How Long Do Dishwashers Last? Will Yours Croak Soon?

Woman unloads a dishwasher in a small, white kitchen.

How long do dishwashers last?

Dishwashers typically last nine to 16 years, with an average life expectancy of 12 years. Dishwasher lifespan is relatively predictable, but your machine is much more likely to reach that 16-year mark if you take care of it properly.

Ever wondered how long dishwashers last? It’s a natural question that comes up when you’re on the hunt for your perfect kitchen companion. Imagine a world where your dishes are sparkling clean without any effort, giving you extra time to juggle other chores around the house. That’s the magic of a good dishwasher!
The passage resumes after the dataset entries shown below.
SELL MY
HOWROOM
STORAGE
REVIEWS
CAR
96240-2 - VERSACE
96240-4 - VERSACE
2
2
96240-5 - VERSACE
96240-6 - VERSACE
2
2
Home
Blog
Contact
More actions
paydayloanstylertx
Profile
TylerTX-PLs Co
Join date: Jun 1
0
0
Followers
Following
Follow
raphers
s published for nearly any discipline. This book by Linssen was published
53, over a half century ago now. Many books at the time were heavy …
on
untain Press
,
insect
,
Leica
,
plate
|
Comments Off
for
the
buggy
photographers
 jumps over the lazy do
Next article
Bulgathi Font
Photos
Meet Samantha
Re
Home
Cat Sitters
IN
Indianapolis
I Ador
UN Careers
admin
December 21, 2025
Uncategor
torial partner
If you’ve never researched or implemented any dishwasher maintenance over the years, you’re missing out on some important information that could help extend the life of your current appliance. To help you get the most efficient and long-lasting use out of your dishwasher, the experts at Mr. Appliance® have put together some helpful tips about how to maximize your dishwasher’s efficiency and longevity.

How Long Should a Dishwasher Last?

Many factors influence how long a dishwasher lasts. When you move into a new house, you might know how old the dishwasher is but not if it was well-maintained. On the other hand, you can get an idea of how long a new dishwasher will last by checking its manual.
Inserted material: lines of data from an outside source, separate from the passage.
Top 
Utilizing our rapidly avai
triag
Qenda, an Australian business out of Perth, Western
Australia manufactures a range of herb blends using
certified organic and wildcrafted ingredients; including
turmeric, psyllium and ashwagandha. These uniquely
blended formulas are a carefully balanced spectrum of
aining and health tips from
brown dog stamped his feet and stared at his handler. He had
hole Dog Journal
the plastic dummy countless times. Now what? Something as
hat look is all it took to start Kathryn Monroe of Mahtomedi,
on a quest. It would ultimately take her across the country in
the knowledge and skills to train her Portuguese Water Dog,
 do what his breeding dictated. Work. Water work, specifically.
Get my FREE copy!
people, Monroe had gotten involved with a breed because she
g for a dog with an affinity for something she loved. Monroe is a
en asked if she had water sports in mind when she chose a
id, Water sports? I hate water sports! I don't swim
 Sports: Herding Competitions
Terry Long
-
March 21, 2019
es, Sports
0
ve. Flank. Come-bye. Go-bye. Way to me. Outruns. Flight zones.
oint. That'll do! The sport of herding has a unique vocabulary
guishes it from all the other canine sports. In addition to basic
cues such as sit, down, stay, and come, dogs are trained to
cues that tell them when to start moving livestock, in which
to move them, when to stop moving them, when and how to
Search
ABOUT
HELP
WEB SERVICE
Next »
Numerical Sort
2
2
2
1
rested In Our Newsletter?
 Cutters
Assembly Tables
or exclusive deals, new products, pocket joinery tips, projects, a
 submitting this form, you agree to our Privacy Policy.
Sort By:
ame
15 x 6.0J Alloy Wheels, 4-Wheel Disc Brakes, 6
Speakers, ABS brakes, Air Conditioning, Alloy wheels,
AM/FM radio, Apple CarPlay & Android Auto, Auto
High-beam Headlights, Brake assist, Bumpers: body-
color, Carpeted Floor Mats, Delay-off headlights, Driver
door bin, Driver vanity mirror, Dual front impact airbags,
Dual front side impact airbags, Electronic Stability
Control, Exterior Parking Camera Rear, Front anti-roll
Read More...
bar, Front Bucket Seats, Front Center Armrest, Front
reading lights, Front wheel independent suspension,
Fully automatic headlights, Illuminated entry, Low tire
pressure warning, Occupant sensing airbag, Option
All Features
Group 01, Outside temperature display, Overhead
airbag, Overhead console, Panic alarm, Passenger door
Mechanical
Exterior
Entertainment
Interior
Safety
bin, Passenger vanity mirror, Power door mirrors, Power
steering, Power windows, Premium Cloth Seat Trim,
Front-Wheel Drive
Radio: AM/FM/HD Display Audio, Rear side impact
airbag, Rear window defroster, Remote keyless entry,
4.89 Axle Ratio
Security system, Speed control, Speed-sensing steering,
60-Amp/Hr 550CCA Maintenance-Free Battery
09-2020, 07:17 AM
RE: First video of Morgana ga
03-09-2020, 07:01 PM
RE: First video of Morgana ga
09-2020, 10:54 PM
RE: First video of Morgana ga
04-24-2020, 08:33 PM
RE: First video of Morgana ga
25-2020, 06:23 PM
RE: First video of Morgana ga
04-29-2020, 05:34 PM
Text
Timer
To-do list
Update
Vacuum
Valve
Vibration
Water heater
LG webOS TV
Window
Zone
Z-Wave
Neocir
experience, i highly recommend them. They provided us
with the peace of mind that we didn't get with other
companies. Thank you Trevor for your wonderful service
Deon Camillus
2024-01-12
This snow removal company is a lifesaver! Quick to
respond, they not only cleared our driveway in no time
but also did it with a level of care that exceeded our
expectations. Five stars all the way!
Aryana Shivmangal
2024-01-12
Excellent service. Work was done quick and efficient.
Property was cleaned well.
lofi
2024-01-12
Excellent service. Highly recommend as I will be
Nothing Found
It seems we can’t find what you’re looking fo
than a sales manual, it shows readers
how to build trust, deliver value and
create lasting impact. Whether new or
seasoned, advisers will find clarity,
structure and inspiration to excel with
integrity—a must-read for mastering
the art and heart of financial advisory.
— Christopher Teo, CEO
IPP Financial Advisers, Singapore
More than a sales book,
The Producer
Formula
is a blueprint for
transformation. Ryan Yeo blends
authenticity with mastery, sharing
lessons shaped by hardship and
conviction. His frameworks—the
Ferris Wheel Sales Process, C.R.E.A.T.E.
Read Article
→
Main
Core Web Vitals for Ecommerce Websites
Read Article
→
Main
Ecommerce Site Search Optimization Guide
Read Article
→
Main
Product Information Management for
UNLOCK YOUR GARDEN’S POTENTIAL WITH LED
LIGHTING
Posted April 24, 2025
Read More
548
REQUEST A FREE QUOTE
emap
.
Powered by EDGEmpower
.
There are many different brands of dishwashers available today. Check out the life expectancy of some well-known dishwasher brands:-

  • Bosch, KitchenAid, Whirlpool, and Samsung can last up to ten years.
  • Frigidaire, Kenmore, and Electrolux can operate for more than ten years.
  • Miele can work for up to 20 years.

The following factors influence the longevity of your dishwasher:

  • Frequency of usage: More than a quarter of U.S. households use a dishwasher four or more times per week, according to the U.S. Energy Information Administration. Those who use their appliance less frequently will likely need fewer repairs and get more years out of their dishwasher.
  • Quality: If you purchased a high-quality dishwasher from a trusted manufacturer, it may last longer than some of the older models. Plus, you’re likely to experience fewer problems like loud dishwasher noises and inefficient water use.
  • Maintenance: Keeping up with regular maintenance can make your dishwasher last longer and work better. Invest time and energy into cleaning it regularly to prevent buildups or blockages.
  • Repairs: The professionals you choose to repair your dishwasher make a difference. If you hire a dishwasher repair expert who is trained and experienced and uses OEM parts, your dishwasher will continue to run efficiently and last longer.

Read our guide on how long appliances usually last to figure out if you can still use an appliance or if it's time to replace it.
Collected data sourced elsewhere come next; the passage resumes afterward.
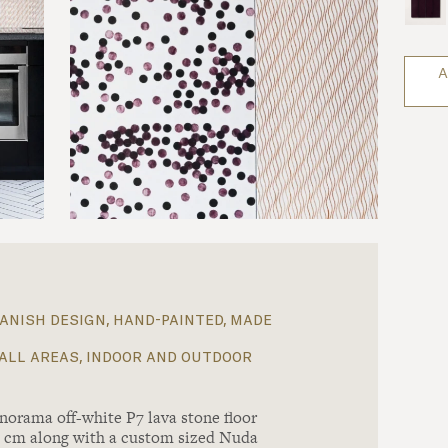
A
anish design, hand-painted, made
all areas, indoor and outdoor
norama off-white P7 lava stone floor
x1 cm along with a custom sized Nuda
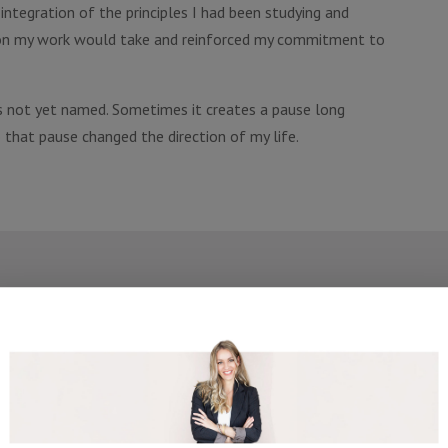
ntegration of the principles I had been studying and
ection my work would take and reinforced my commitment to
 not yet named. Sometimes it creates a pause long
 that pause changed the direction of my life.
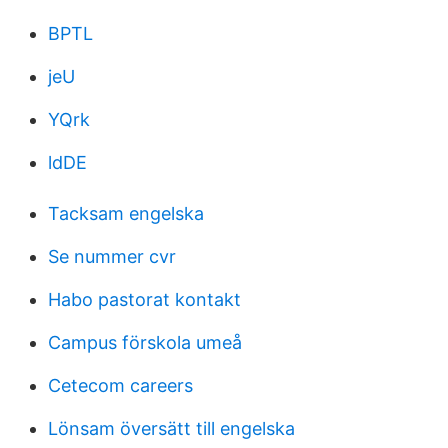
BPTL
jeU
YQrk
ldDE
Tacksam engelska
Se nummer cvr
Habo pastorat kontakt
Campus förskola umeå
Cetecom careers
Lönsam översätt till engelska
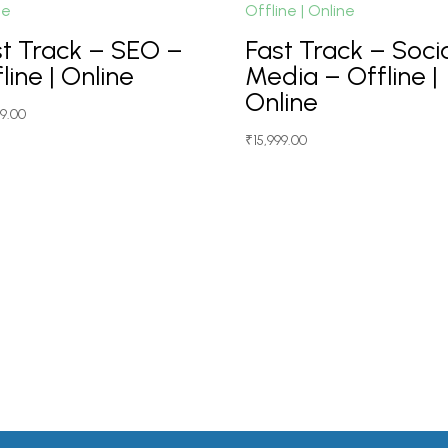
st Track – SEO –
Fast Track – Soci
line | Online
Media – Offline |
Online
99.00
₹
15,999.00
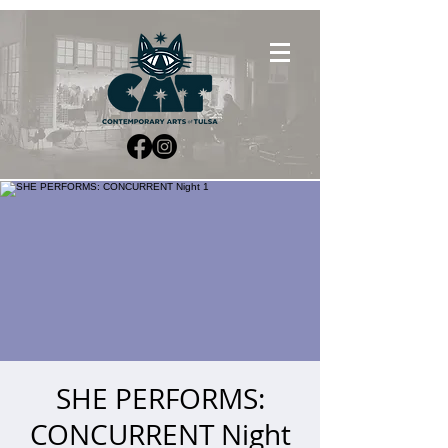
SHE PERFORMS:
CONCURRENT Night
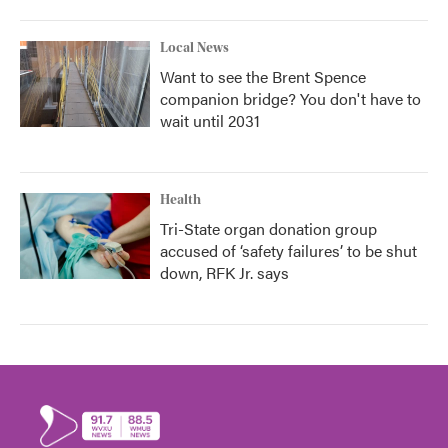
Local News
Want to see the Brent Spence
companion bridge? You don't have to
wait until 2031
Health
Tri-State organ donation group
accused of ‘safety failures’ to be shut
down, RFK Jr. says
7 Tips To Maximize Dishwasher Lifespan

You do have some control over how long your dishwasher will last. Practice these seven effective tips to maximize the working life of your dishwasher:

Graphic listing tips to help make your dishwasher last longer with a picture of a mother and child next to an open dishwasher.

1. Keep It Clean

With regular use, a dishwasher’s cleaning power becomes less effective as some internal parts become dirty or greasy. Residue buildup can even cause your dishwasher to become clogged or broken.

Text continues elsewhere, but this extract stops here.